そこからが運命のままにたどる道になろうとは。
籠坂峠を上ると今は無いが白樺キャンプ場が有った。そこを左に曲がりなんとなく砂利道を暫く走っていると、どこかで見たような姿が…そこに親父が仕事をしていたのだ。
何をしに来たんだ。と問われ明日から叔母さんのところに行くからおかぁちゃんに弁当を作ってもらって山中湖に遊びに来たと言ったら、暫く無言のままの時間が過ぎ、口を開いた途端にこの軒天を塗れっ、 えっ、突然塗れって言われてもいくらペンキ屋の息子でも刷毛など持ったことはない。
俺のすることを見ていろ。おなじようにやれっ。それだけであった。最初に塗った塗料はクレオソート(防腐剤)だった。刷毛についたネタのきり方もわからず塗ったら刷毛から手首、手首から腕、腕から肩へとクレオソートが流れてきた。そして目にも。夕方帰るときは目も殆ど見えずに道路の端を走ってやっと家に辿り着いた。
何故そんなとこに行ったのか未だ謎のままだ。
家にやっと辿り着いて暫くして親父が帰ってきて開口一番、明日から弁当を作れ、fは俺と仕事をする。
えっ、明日から叔母さんのところに行くのに、そんなのは断れっ、その一言で大げさな言い方だが苦難が始まった。
まず3年半の間、雨の日も風の日も自転車で山中湖に通った。無論、空身ではなく荷台に材料を積んでただひたすら自転車を漕いだ。何回かペダルが折れて市内の自転車屋まで戻った事もある。

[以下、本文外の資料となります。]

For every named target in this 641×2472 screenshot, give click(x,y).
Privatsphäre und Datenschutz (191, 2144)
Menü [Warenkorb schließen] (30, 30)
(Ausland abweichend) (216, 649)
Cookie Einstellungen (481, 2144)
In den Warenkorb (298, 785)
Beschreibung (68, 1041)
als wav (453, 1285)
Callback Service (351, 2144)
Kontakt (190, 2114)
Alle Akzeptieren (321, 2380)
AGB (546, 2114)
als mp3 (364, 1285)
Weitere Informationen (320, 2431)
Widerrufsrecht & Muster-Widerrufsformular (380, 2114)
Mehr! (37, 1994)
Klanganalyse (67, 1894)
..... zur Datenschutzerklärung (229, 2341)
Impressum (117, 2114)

今でも特に忘れられないのは、山中湖村役場からゴルフ場のクラブハウスの上まで誰も歩いていない雪道を自転車押して行ったことだ。
ただ歩くだけでも難儀なのに材料、そして弁当を積んだ自転車を押しながら坂道を上った。3年半のうちバスには往復二度乗っただけだったが、なんで乗ったのか思い出せない。

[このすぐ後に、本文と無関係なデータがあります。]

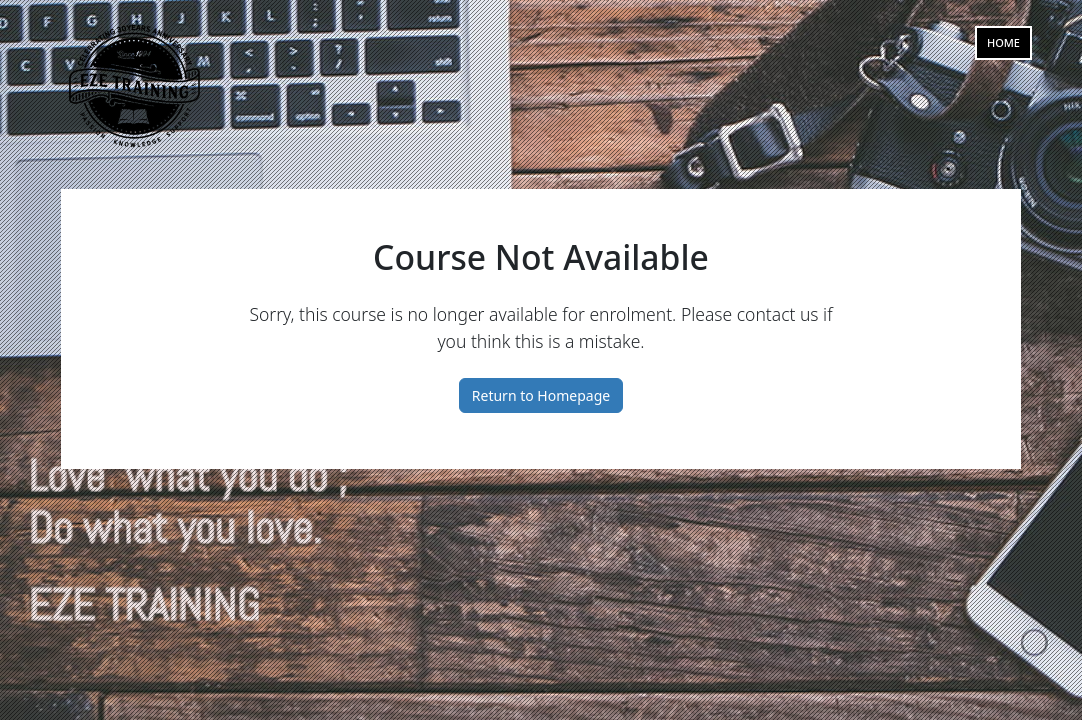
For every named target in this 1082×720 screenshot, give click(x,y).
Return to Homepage (541, 395)
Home (1003, 42)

「自転車」無論変速ギヤの付いた遊び用の自転車ではなく、今はほとんど見かけなくなった黒塗りのガンコなタイプだった。ペダルが折れるほど力を入れて漕がないと坂道を上れなっかったし、荷台の荷物(ペンキ・刷毛・シンナー・ボイル油・ギリジャブそして弁当)少ない時でも20s以上の荷物があった。
*最初の軒天のクレオソート塗りから後の仕事のことは又機会を見て綴ります。